Tutorial on Text Classification

NOTE: this tutorial is currently under construction!!

The aim of this tutorial is to help with the following:

Understand what the text classification task is
Apply different machine learning algorithms to the problem: Logistic Regression, Support Vector Machines
Understand how to evaluate the quality of a learned model
Understand how choosing the features and hyperparameters influences the quality of a learned model
Apply neural network approaches to the problem
Understand the influence of hyperparameters, network architecture and optimization strategy when using a neural network

Preparation

This tutorial requires GATE version 8.5.1 or higher.

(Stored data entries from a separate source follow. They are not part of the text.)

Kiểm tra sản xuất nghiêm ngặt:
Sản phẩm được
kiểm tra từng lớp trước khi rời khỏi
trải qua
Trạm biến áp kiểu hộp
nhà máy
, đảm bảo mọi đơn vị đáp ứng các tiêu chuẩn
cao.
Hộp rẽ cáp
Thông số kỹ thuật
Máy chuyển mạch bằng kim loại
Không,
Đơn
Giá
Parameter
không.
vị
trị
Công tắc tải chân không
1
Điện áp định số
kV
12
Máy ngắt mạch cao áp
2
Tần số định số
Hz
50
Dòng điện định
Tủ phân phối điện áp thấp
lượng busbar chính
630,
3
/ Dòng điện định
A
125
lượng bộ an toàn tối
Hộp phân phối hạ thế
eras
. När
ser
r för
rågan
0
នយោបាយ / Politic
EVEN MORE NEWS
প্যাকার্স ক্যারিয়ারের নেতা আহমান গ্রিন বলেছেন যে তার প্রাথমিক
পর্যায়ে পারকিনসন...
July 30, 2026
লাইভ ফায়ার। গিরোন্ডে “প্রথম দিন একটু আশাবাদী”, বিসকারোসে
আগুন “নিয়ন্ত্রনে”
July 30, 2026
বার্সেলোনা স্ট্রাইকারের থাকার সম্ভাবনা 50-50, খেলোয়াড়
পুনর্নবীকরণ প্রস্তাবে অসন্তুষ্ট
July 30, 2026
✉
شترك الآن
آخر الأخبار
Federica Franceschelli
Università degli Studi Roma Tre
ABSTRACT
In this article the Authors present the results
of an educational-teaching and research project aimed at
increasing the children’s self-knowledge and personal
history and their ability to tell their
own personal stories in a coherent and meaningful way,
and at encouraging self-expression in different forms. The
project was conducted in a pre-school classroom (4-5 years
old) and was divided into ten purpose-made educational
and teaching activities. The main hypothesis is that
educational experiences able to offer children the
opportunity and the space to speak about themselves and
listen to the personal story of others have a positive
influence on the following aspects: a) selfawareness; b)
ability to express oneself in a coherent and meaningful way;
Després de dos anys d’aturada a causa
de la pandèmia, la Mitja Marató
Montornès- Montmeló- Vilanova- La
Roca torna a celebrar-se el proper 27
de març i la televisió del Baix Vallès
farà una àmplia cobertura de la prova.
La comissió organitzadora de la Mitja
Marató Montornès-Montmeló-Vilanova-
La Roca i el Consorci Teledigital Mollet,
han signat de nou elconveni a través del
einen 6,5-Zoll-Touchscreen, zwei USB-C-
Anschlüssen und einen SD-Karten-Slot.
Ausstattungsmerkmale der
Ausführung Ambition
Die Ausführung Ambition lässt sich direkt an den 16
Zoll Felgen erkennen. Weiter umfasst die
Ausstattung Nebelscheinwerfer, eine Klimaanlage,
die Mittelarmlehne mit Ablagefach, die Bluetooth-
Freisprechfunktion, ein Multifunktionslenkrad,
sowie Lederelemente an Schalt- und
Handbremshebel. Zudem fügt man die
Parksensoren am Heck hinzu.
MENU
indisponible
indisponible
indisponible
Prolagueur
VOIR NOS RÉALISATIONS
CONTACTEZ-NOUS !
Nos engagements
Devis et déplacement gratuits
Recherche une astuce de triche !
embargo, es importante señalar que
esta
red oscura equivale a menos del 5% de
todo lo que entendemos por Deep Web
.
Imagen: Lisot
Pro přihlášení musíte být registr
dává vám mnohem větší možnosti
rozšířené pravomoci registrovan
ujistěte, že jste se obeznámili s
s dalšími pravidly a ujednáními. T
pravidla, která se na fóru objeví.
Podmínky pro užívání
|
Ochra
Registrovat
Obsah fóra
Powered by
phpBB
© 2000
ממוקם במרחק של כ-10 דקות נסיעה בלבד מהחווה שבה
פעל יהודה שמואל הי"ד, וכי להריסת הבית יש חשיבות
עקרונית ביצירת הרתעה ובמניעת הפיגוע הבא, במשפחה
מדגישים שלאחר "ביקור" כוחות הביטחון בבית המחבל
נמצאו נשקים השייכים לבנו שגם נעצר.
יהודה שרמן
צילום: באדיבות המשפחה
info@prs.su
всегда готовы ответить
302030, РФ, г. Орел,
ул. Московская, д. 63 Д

Please download and prepare the following

!!!TODO: download the following ZIP-file zipfile
extract the files to a working directory on your computer
the directory contains the necessary documents and prepared pipelines for the various steps in the tutorial
If you follow the steps in this tutorial you will create your own pipelines from scratch, but you can always use or compare with the prepared pipelines which are already there

The Text Classification task

Whenever we have spans of text and the task is to assign one of several possible classes to that span of text, we call that a text classification task.

Some examples of this task are:

Topic classification: each span of text should get assigned to one of several possible topics. A span of text for that task is often a whole document or a paragraph.
Sentiment classification: each span of text, usually a sentence, should get assigned to one of several sentiments, often just “positive” or “negative”
POS tagging: each word should get assigned a “Part of Speec” tag, e.g. “noun”, “adverb” etc. For this task, the span of text is almost always a single word or token. This task is also special in that the sequence of the POS tags within a sentence follows certain rules. There is a separate tutorial for that task: POS Tagging Tutorial.
Product reviews: for each span of text that represents a product review assign one of a view quality decisions (“positive” vs. “negative”, or e.g. “0star” to “5star”)

In GATE terms, what we want to accomplish is that an annotation that covers the text (e.g. a document or a sentence) gets a feature that contains the class label. For example, if our task is sentiment classification of sentences, then there should be an annotation for each sentence (e.g.”Sentence”) and the feature map for the annotation should contain a feature where the value reflects the sentiment, e.g. a feature called “class” that can have the value “positive” or “negative”.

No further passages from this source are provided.